## Work instructions:
Leave every picture out and give back the lines below from the first through the line that holds "Abarth investeert steeds", exactly as written.

## Items from a data source:
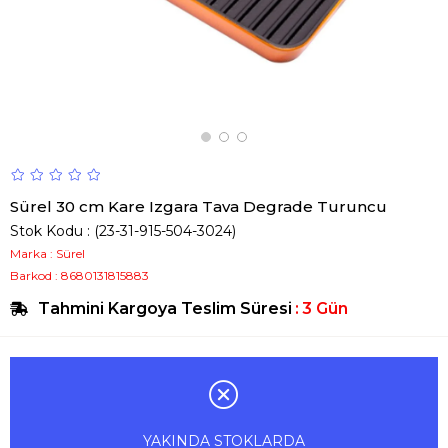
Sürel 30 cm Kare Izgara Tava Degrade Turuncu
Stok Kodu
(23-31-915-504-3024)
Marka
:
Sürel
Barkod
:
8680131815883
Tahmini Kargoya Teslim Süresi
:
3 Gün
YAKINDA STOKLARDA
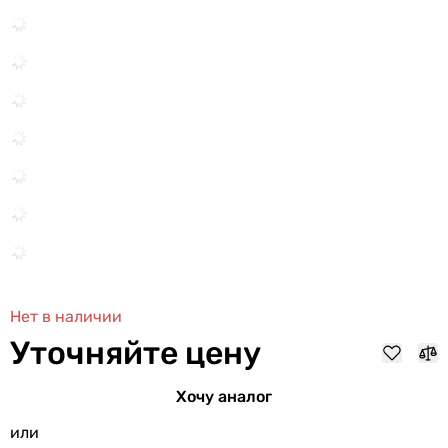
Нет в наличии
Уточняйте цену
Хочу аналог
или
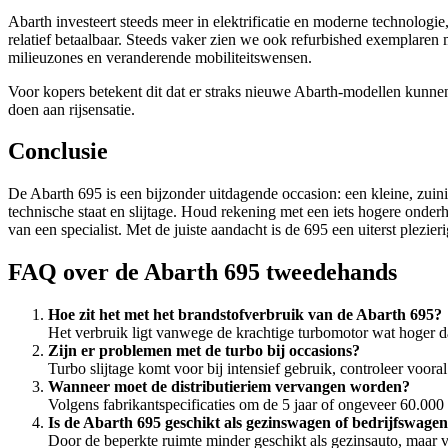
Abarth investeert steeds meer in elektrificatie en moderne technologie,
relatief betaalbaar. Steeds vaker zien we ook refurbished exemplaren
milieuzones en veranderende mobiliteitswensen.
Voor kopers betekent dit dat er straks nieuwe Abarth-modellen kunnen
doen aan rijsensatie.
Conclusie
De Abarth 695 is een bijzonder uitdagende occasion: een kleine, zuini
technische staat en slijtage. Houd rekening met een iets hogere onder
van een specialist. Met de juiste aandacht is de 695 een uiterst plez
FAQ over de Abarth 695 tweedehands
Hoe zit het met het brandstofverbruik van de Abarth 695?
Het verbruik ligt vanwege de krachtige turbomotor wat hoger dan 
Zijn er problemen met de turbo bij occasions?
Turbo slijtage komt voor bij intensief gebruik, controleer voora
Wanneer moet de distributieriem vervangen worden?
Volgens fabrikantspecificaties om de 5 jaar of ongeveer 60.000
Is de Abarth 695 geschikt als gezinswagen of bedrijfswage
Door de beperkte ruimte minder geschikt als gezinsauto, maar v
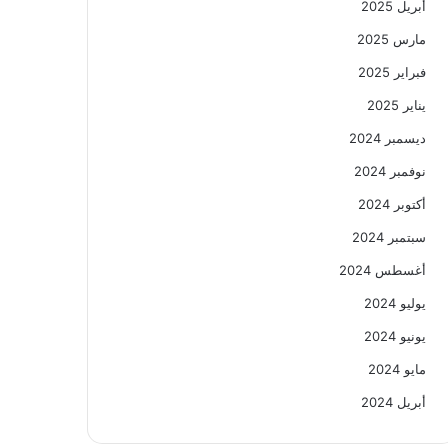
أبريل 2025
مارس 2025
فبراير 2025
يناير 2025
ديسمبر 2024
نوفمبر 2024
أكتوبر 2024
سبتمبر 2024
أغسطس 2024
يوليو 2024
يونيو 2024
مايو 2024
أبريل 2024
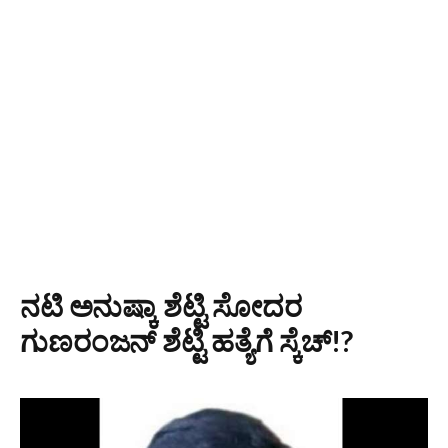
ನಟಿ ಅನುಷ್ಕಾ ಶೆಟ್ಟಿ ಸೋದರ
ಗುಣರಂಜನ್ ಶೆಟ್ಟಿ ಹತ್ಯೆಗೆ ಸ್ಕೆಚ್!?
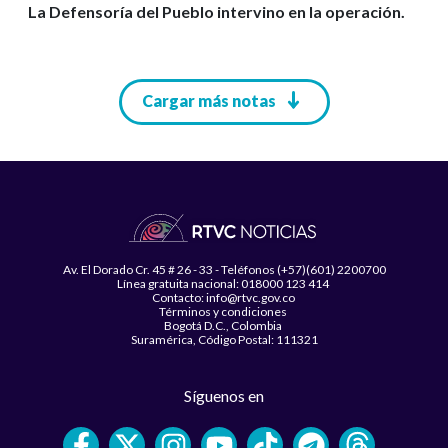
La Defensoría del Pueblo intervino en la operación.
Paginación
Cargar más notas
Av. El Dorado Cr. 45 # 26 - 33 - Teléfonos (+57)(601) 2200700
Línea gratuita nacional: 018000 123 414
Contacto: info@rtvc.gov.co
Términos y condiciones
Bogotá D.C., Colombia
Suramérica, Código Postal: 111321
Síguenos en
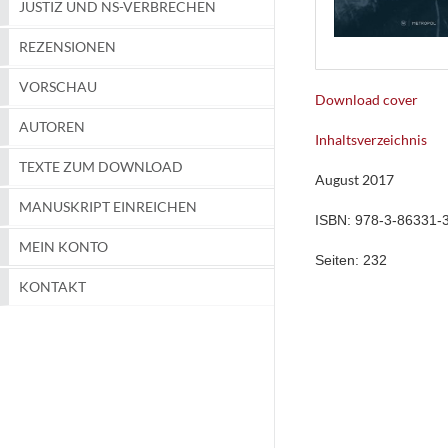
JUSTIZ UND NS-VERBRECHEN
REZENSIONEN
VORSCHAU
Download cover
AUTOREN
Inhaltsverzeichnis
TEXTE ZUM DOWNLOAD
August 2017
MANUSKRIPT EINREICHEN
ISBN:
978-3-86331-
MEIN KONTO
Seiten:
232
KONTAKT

## Task response:
Sürel 30 cm Kare Izgara Tava Degrade Turuncu
Stok Kodu
(23-31-915-504-3024)
Marka
:
Sürel
Barkod
:
8680131815883
Tahmini Kargoya Teslim Süresi
:
3 Gün
YAKINDA STOKLARDA
Нет в наличии
Уточняйте цену
Хочу аналог
или
Abarth investeert steeds meer in elektrificatie en moderne technologie,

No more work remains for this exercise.